▸ **Your instructions**: Look in the material below for the line holding "Create engaging content". Set it down exactly, with each later line up to and including the line holding "TRY SEMRUSH ONE FOR FREE".

▸ **Provided material**:
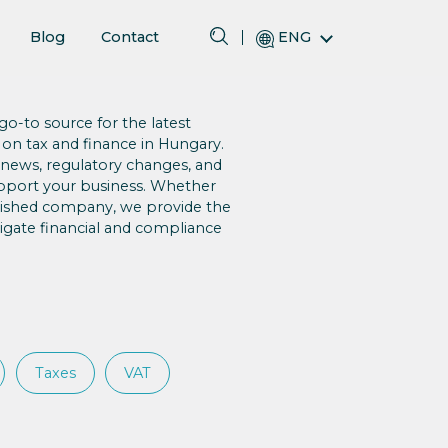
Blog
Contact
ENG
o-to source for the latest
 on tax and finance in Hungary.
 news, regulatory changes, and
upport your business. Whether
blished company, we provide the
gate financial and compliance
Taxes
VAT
...
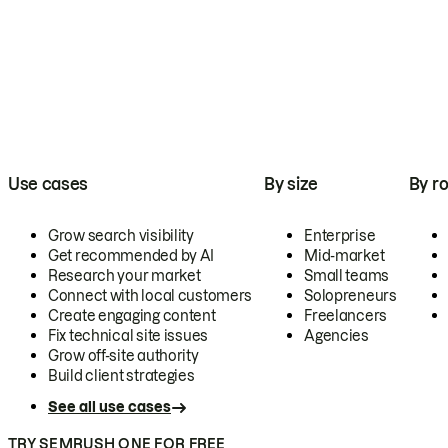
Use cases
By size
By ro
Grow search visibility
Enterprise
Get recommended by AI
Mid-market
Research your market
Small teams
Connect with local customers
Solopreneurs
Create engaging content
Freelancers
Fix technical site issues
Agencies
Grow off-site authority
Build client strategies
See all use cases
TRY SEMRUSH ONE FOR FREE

▸ **Problem solution**:
Create engaging content
Freelancers
Fix technical site issues
Agencies
Grow off-site authority
Build client strategies
See all use cases
TRY SEMRUSH ONE FOR FREE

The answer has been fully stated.